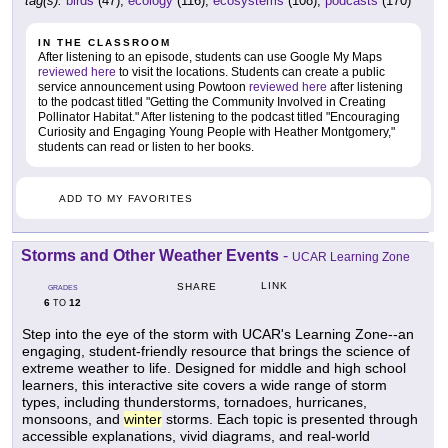
tag(s):
birds
(47),
ecology
(116),
ecosystems
(108),
podcasts
(170)
IN THE CLASSROOM
After listening to an episode, students can use Google My Maps
reviewed here
to visit the locations. Students can create a public
service announcement using Powtoon
reviewed here
after listening
to the podcast titled "Getting the Community Involved in Creating
Pollinator Habitat." After listening to the podcast titled "Encouraging
Curiosity and Engaging Young People with Heather Montgomery,"
students can read or listen to her books.
ADD TO MY FAVORITES
Storms and Other Weather Events
-
UCAR Learning Zone
LINK
SHARE
GRADES
6
12
TO
Step into the eye of the storm with UCAR's Learning Zone--an
engaging, student-friendly resource that brings the science of
extreme weather to life. Designed for middle and high school
learners, this interactive site covers a wide range of storm
types, including thunderstorms, tornadoes, hurricanes,
monsoons, and
winter
storms. Each topic is presented through
accessible explanations, vivid diagrams, and real-world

──────────

## Your objective:
Nothing should be returned except the lines from the one holding "Step into the" through the final line of the listing, exactly as they appear.

## Reply to the task:
Step into the eye of the storm with UCAR's Learning Zone--an
engaging, student-friendly resource that brings the science of
extreme weather to life. Designed for middle and high school
learners, this interactive site covers a wide range of storm
types, including thunderstorms, tornadoes, hurricanes,
monsoons, and
winter
storms. Each topic is presented through
accessible explanations, vivid diagrams, and real-world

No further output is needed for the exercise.